The bill was killed when sponsor Erik Fresen, R-Miami, couldn’t find enough yes votes in the House Business and Consumer Affairs Committee. He asked for a postponement, which triggered Aubuchon’s reaction.
This means that whatever action is taken in the Senate is moot. The Senate’s version of the bill had already passed a key committee and Senate President Mike Haridopolos had promised an up or down vote on the Senate floor.
Friday’s decision will have no impact on a referendum that will be on the Lee County ballot in November. It will ask residents if they want to allow slot machines at Naples-Fort Myers Greyhound Racing & Poker in Bonita Springs. That is a separate issue involving now licensed pari-mutuels.

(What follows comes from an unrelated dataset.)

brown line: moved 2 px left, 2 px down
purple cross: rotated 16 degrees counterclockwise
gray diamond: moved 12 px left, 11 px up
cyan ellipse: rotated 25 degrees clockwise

Voters said yes to allow slot machines in Gadsden and Washington counties Tuesday. If those licenses are denied, as expected following an opinion from Attorney General Pam Bondi, track officials in the Panhandle have said they are ready to file suit.
“I think today the Legislature showed that they want to make sure local existing businesses survive,” said Izzy Havenick, whose family owns the Naples-Fort Myers complex. “The dog track has been doing business in Lee County for over 50 years and we look forward to bringing this issue before the voters.
“We hope that Lee County residents allow us to introduce a new product to our facility that will enable us to employ over 500 people and create a new revenue source for both Bonita Springs and Lee County.”
Known as the “Destination Resorts Bill,” the legislation killed Friday has been a lightning rod for numerous groups, both pro and con, since Fresen and Senate sponsor Ellyn Bogdanoff, R-Fort Lauderdale, began making their sales pitches last year.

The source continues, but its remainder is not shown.